*Document structure recognition data*
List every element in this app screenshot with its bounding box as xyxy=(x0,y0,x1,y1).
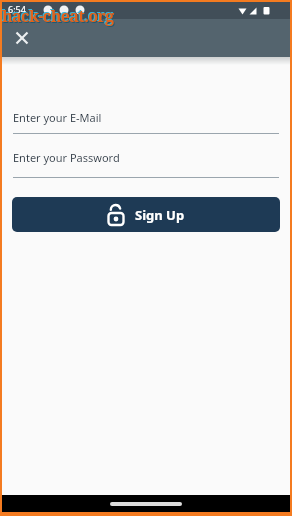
button[interactable]: Enter your E-Mail xyxy=(13,110,292,125)
staticText: hack-cheat.org xyxy=(1,4,113,26)
button[interactable]: Enter your Password xyxy=(13,150,292,165)
staticText: hack-cheat.org xyxy=(3,6,115,28)
button[interactable] xyxy=(0,495,292,512)
button[interactable]: Sign Up xyxy=(12,197,280,232)
button[interactable] xyxy=(8,24,36,52)
staticText: hack-cheat.org xyxy=(2,5,114,27)
staticText: 6:54 xyxy=(8,3,26,15)
staticText: Sign Up xyxy=(135,206,185,224)
staticText: Enter your Password xyxy=(13,150,120,165)
staticText: Enter your E-Mail xyxy=(13,110,102,125)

*TASK TO COMPLETE*
Without the pictures, give every line above again exactly.

*RESULT OF THIS TASK*
List every element in this app screenshot with its bounding box as xyxy=(x0,y0,x1,y1).
button[interactable]: Enter your E-Mail xyxy=(13,110,292,125)
staticText: hack-cheat.org xyxy=(1,4,113,26)
button[interactable]: Enter your Password xyxy=(13,150,292,165)
staticText: hack-cheat.org xyxy=(3,6,115,28)
button[interactable] xyxy=(0,495,292,512)
button[interactable]: Sign Up xyxy=(12,197,280,232)
button[interactable] xyxy=(8,24,36,52)
staticText: hack-cheat.org xyxy=(2,5,114,27)
staticText: 6:54 xyxy=(8,3,26,15)
staticText: Sign Up xyxy=(135,206,185,224)
staticText: Enter your Password xyxy=(13,150,120,165)
staticText: Enter your E-Mail xyxy=(13,110,102,125)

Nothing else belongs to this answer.